Although there was no evidence of any occurrence of transovarian infection (the bacteria getting inside the yolk before it is laid) NZFS had to err on the safe side and advise consumers to avoid any dish containing uncooked or lightly cooked eggs – mayonnaise, ice-cream made with eggs, meringues, aioli, etc. – and the risk associated with children (and some of their parents!) ‘licking the bowl’. Consumers are also advised to store their eggs in the fridge after purchase and not to take any chances with ‘use by’ dates.
Of the 124 cases confirmed with the outbreak strain since 2019, there have been 46 hospitalisations, but fortunately no deaths. There is evidence that this strain of SE may cause more severe disease, reflected by higher than usual hospitalisation rates – 37% for this outbreak strain compared with about 20% for salmonellosis before May 2019. As with many infectious diseases, the most vulnerable are the very young and old, pregnant women and immune-compromised people – respectfully, YOPIs for short in health parlance. There have been 12 infections with this SE strain so far this year - the last reported human case (as at 20 July 2022) had an infection onset date of 7 May 2022. Numbers of infections are declining, but no one is thinking the outbreak is over yet.
Of course, progeny of the original SE strain that came over the border has diverged in the hundreds of successive generations over the last three years, but the human isolates are still identical or very closely related to the poultry isolates, including isolates from layer, broiler and breeder/hatchery flocks.
Past, now and into the future
Based on the first reported human case in May 2019, and using the so-called molecular clock, which uses average mutation rates to extrapolate the evolution of a bacteria or virus backwards, scientists estimated that the SE had come into the country around April 2019, and was a single lineage introduction. We still don’t know how it arrived and probably never will. The DNA sequence is most closely related, albeit quite distantly, to isolates from pine nuts and infected people in Turkey.

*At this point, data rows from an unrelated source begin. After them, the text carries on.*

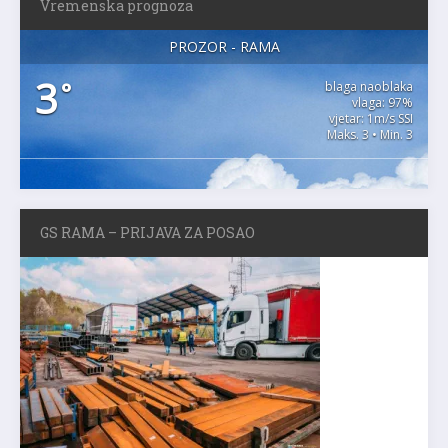
Vremenska prognoza
PROZOR - RAMA
3
°
blaga naoblaka
vlaga: 97%
vjetar: 1m/s SSI
Maks. 3 • Min. 3
GS RAMA – PRIJAVA ZA POSAO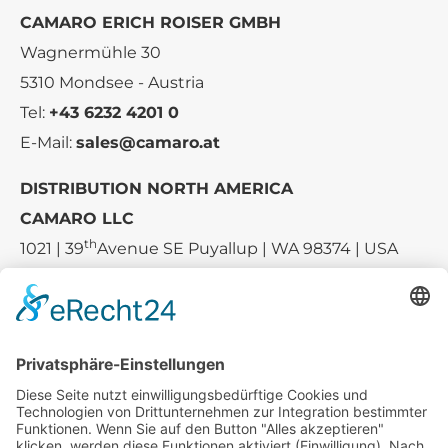
CAMARO ERICH ROISER GMBH
Wagnermühle 30
5310 Mondsee - Austria
Tel:
+43 6232 4201 0
E-Mail:
sales@camaro.at
DISTRIBUTION NORTH AMERICA
CAMARO LLC
th
1021 | 39
Avenue SE Puyallup | WA 98374 | USA
E-mail:
sales-usa@camaro.at
Tel.:
+1 253-867-57 35
Unternehmen
Service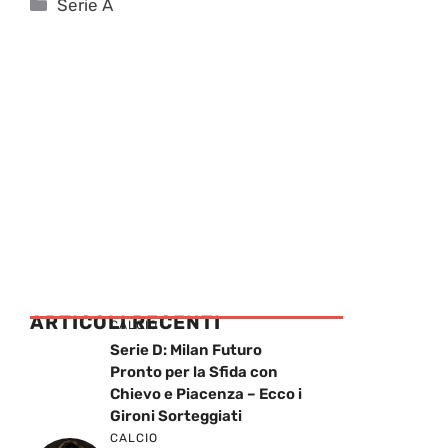
Categorie
Serie A
ARTICOLI RECENTI
CALCIO
Serie D: Milan Futuro
Pronto per la Sfida con
Chievo e Piacenza – Ecco i
Gironi Sorteggiati
CALCIO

For Joanne, the challenge is translating all the knowledge she has gained about poultry/egg microbiology over the last six years into critical action. “Livelihoods and the health of many vulnerable New Zealanders are at stake,” she says. The same applies to many of her science colleagues at ESR who have been working round the clock on COVID-19. “There’s a huge sense of urgency and responsibility, and that what you do every day really matters,” says Joanne.

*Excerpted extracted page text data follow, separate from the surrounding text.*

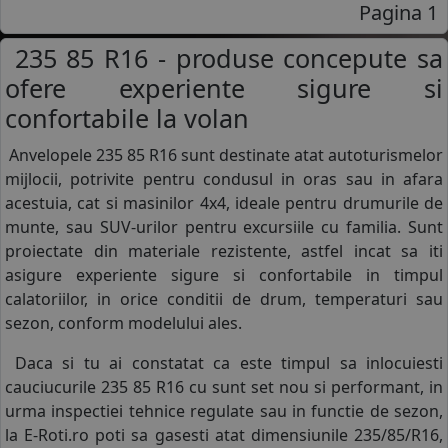
Pagina 1
235 85 R16 - produse concepute sa
ofere experiente sigure si
confortabile la volan
Anvelopele 235 85 R16 sunt destinate atat autoturismelor
mijlocii, potrivite pentru condusul in oras sau in afara
acestuia, cat si masinilor 4x4, ideale pentru drumurile de
munte, sau SUV-urilor pentru excursiile cu familia. Sunt
proiectate din materiale rezistente, astfel incat sa iti
asigure experiente sigure si confortabile in timpul
calatoriilor, in orice conditii de drum, temperaturi sau
sezon, conform modelului ales.
Daca si tu ai constatat ca este timpul sa inlocuiesti
cauciucurile 235 85 R16 cu sunt set nou si performant, in
urma inspectiei tehnice regulate sau in functie de sezon,
la E-Roti.ro poti sa gasesti atat dimensiunile 235/85/R16,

The NZFS Response Team has been able to learn a lot from overseas experience, too, especially the 2018 outbreak in Australia. Our production systems and culture are so similar. Parallel experiences with COVID-19 and Mycoplasma bovis have also informed the modus operandi, though each have different challenges and infection pathways.

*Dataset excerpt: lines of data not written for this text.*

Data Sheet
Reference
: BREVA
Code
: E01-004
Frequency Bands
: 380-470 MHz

What are the chances we can get rid of this strain now, and what further measures can we put in place to stop these unwanted pathogens getting into New Zealand? Nigel says, “It may be difficult to eliminate SE from all poultry farms in New Zealand and prevent further strains from crossing our border. As with all emerging pathogens, having a good understanding of likely entry points and effective surveillance systems in place are essential to help reduce the likelihood of future outbreaks.”
*Professor French is the new co-director, with Te Pora Thompson, of the Infectious Diseases Research Platform, granted $36million by MBIE, and hosted by University of Otago and ESR.